Il tuo cinema è così personale, inimitabile e facilmente riconoscibile. Come riesci a coniugare così liberamente il rigore dei rimandi interni e la schizofrenia così gioiosa che contraddistinguono i tuoi film?

Posso rispondere pensando a me o a quello che vedo guardandomi intorno. Per quanto mi riguarda il modo in cui tu descrivi il mio cinema corrisponde a come sono e a quello che ho vissuto. Esisteva già. L’originalità non esiste, come non esiste la capacità di innovazione pura. Sono menzogne, falsità. Quello che possiamo fare è solo combinare bene insieme gli elementi che ci vengono dati. Di fatto siamo dei barman la cui più grande ispirazione è quella di preparare degli ottimi cocktail. Tutto il resto è una grande stronzata. Recentemente ho tenuto una conferenza in Colombia sul cinema dove ho parlato del concetto di innovazione e se sia ancora possibile produrre un testo originale. Il titolo di questo mio intervento era “Ricordi del futuro”. L’assunto è che possiamo partire da idee che per noi sono interessanti e attraenti e idee che tra loro si oppongono. In questo modo si crea una tensione che fa sì che si crei una forza che le sostiene. Sono talmente antagoniste che si sostengono a vicenda. Se invece questa lotta non c’è, allora la tensione cade e non stanno insieme. È da questa tensione che nasce una possibile sceneggiatura. Questa unione tra forze opposte potrebbe sembrare qualcosa di nuovo ma in realtà è soltanto un ricordo. Bisogna guardare avanti e andare indietro.

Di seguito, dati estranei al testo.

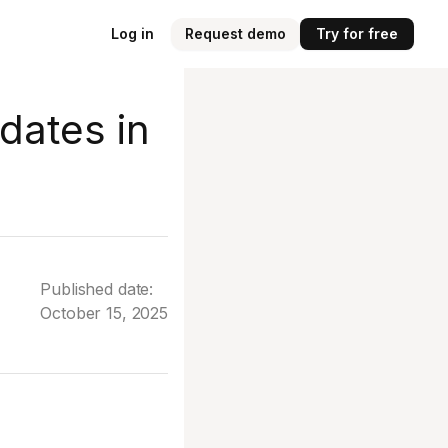
Log in
Request demo
Try for free
dates in
Published date:
October 15, 2025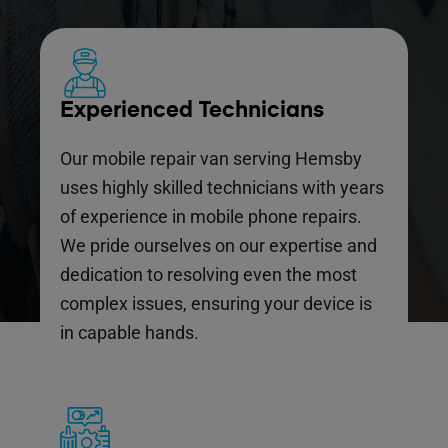
Experienced Technicians
Our mobile repair van serving Hemsby
uses highly skilled technicians with years
of experience in mobile phone repairs.
We pride ourselves on our expertise and
dedication to resolving even the most
complex issues, ensuring your device is
in capable hands.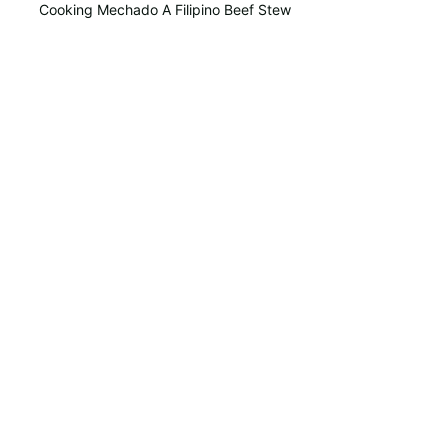
Cooking Mechado A Filipino Beef Stew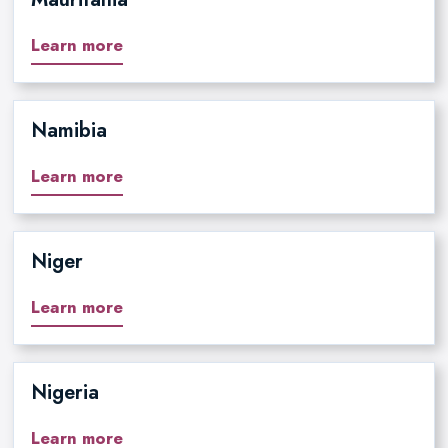
Learn more
Namibia
Learn more
Niger
Learn more
Nigeria
Learn more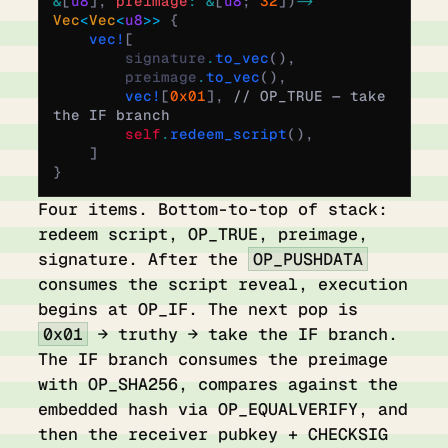
&
[
u8
],
 preimage
:
 &
[
u8
;
 32
])
 ->
Vec
<
Vec
<
u8
>>
 {
    vec!
[
        signature
.
to_vec
(),
        preimage
.
to_vec
(),
        vec!
[
0x01
],
 // OP_TRUE — take 
the IF branch
        self
.
redeem_script
(),
    ]
}
Four items. Bottom-to-top of stack:
redeem script, OP_TRUE, preimage,
signature. After the
OP_PUSHDATA
consumes the script reveal, execution
begins at OP_IF. The next pop is
0x01
→ truthy → take the IF branch.
The IF branch consumes the preimage
with OP_SHA256, compares against the
embedded hash via OP_EQUALVERIFY, and
then the receiver pubkey + CHECKSIG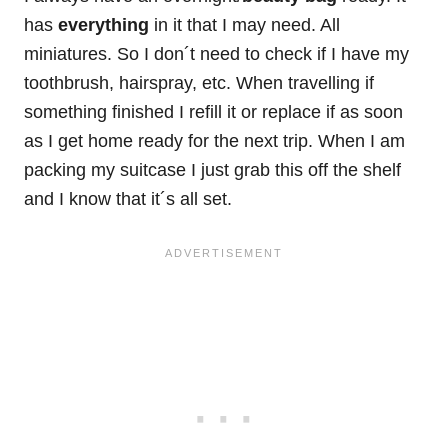
has
everything
in it that I may need. All
miniatures. So I don´t need to check if I have my
toothbrush, hairspray, etc. When travelling if
something finished I refill it or replace if as soon
as I get home ready for the next trip. When I am
packing my suitcase I just grab this off the shelf
and I know that it´s all set.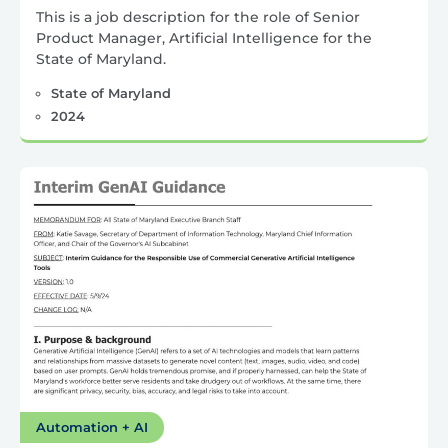
This is a job description for the role of Senior
Product Manager, Artificial Intelligence for the
State of Maryland.
State of Maryland
2024
Automation + AI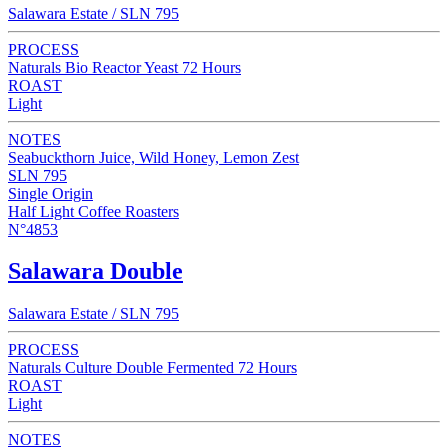
Salawara Estate / SLN 795
PROCESS
Naturals Bio Reactor Yeast 72 Hours
ROAST
Light
NOTES
Seabuckthorn Juice, Wild Honey, Lemon Zest
SLN 795
Single Origin
Half Light Coffee Roasters
N°4853
Salawara Double
Salawara Estate / SLN 795
PROCESS
Naturals Culture Double Fermented 72 Hours
ROAST
Light
NOTES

Possiamo essere d’accordo quando dici che un buon film equivale a un buon cocktail, però quando nel 1993 hai realizzato Azione mutante in Spagna non c’era nulla di simile. Sono veramente curioso di sapere come sei arrivato a dirigere questo film così atipico attraverso anche l’incontro con Pedro Almodóvar.

Sì, ci sono riuscito grazie proprio a Pedro. Quando mi ha conosciuto io gli ho fatto vedere un corto, Mirindas asesinas, che era un film veramente demenziale. L’ho girato senza audio e quando l’ho montato ho fatto io tutte le voci, comprese le musiche. Davanti a quel film lui deve aver pensato: o questo tizio vuol fare davvero cinema oppure è un perfetto imbecille. Per fortuna ha optato per la prima ipotesi. Così mi ha proposto di scrivere, qualcosa, qualsiasi cosa, dicendo che ne avremmo fatto un film. Messa così se ci avesse proposto di scrivere un film sui panda l’avremmo fatto comunque, così come uno sulla psicanalisi in Crimea. Grazie a Dio, invece, ci ha dato carta bianca. Pedro ci ha seguito da vicino. Si metteva lì e di fronte a scene un po’ bizzare ci chiedeva se veramente ci piacevano e avevamo intenzione di realizzarle nel modo che avevamo in mente. Aveva la classica espressione di chi dentro di sé considera qualcosa proprio una merda. E noi a dirgli, aspetta Pedro, vedrai che ti piacerà! Se io invece fossi crollato, probabilmente mi avrebbe cacciato via. Meno male che ho tirato dritto e alla fine ce l’abbiamo fatta.